[TASK TO COMPLETE] Omit the pictures, please, and give each record below again exactly.

++++++

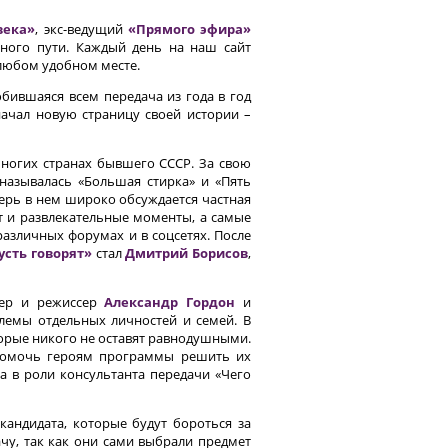
века»
, экс-ведущий
«Прямого эфира»
нного пути. Каждый день на наш сайт
любом удобном месте.
юбившаяся всем передача из года в год
ачал новую страницу своей истории –
многих странах бывшего СССР. За свою
 называлась «Большая стирка» и «Пять
перь в нем широко обсуждается частная
т и развлекательные моменты, а самые
азличных форумах и в соцсетях. После
усть говорят»
стал
Дмитрий Борисов
,
тер и режиссер
Александр Гордон
и
лемы отдельных личностей и семей. В
орые никого не оставят равнодушными.
 помочь героям программы решить их
а в роли консультанта передачи «Чего
андидата, которые будут бороться за
ачу, так как они сами выбрали предмет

++++++

[ANSWER SECTION]
века»
, экс-ведущий
«Прямого эфира»
нного пути. Каждый день на наш сайт
любом удобном месте.
юбившаяся всем передача из года в год
ачал новую страницу своей истории –
многих странах бывшего СССР. За свою
 называлась «Большая стирка» и «Пять
перь в нем широко обсуждается частная
т и развлекательные моменты, а самые
азличных форумах и в соцсетях. После
усть говорят»
стал
Дмитрий Борисов
,
тер и режиссер
Александр Гордон
и
лемы отдельных личностей и семей. В
орые никого не оставят равнодушными.
 помочь героям программы решить их
а в роли консультанта передачи «Чего
андидата, которые будут бороться за
ачу, так как они сами выбрали предмет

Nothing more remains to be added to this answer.